Opened 13 years ago

Closed 7 years ago

#1110 closed defect (wontfix)

Saint Paul vs. St. Paul

Reported by: mikepease Owned by: robe
Priority: high Milestone: PostGIS Fund Me
Component: tiger geocoder Version: 1.5.X
Keywords: Cc: woodbri, mattybe

Description

Is there a way that the normalizer could look for alternate spellings of cities? For instance, several major cities in Minnesota are "Saint" something. St. Paul, St. Cloud, etc. The official spelling in the database is St. Paul, but addresses often spell out the full word "Saint Paul".

—works great[[BR]]

select * from geocode('101 7th St, St. Paul, MN')

—takes 2 minutes and fails to find the location
select * from geocode('101 7th St, Saint Paul, MN')

—works fine if the zip code is included
select * from geocode('101 7th St, Saint Paul, MN 55102')

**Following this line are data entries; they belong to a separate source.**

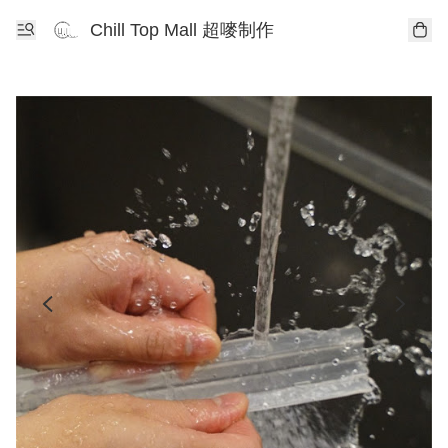
Chill Top Mall 超嘜制作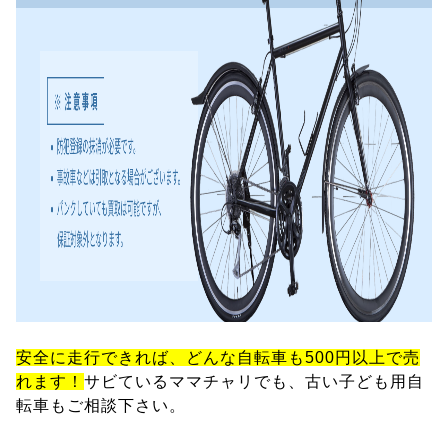
安全に走行できれば、どんな自転車も500円以上で売
れます！
サビているママチャリでも、古い子ども用自
転車もご相談下さい。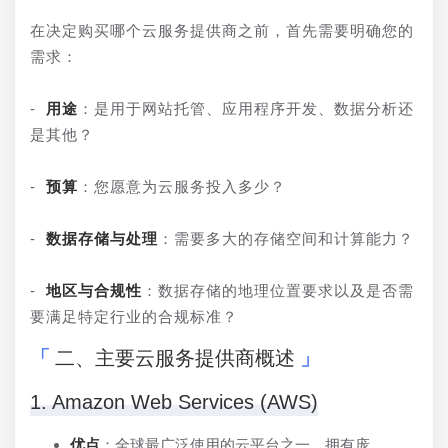
在决定购买哪个云服务提供商之前，首先需要明确您的
需求：
- 
用途
：是用于网站托管、应用程序开发、数据分析还
是其他？
- 
预算
：您愿意为云服务投入多少？
- 
数据存储与处理
：需要多大的存储空间和计算能力？
- 
地区与合规性
：数据存储的地理位置要求以及是否需
要满足特定行业的合规标准？
二、主要云服务提供商概述
1. Amazon Web Services (AWS)
优点
：全球最广泛使用的云平台之一，拥有庞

I'm not sure if there are other words like "Saint" that have alternate legitimate spellings for a city name. Can you think of any?

Change History (14)

comment:1 by darkblueb, 13 years ago

I have 150,000 USPS CASS test adressess in a database, and have slowly been looking at what works and what doesnt

(as pointed to by a previous email)

http://www.usps.com/ncsc/addressservices/certprograms/cass.htm

I hope to have a thorough response to what is working and what is not working, in the next couple of days

Anyone else who wants this to try out, also, is welcome to it…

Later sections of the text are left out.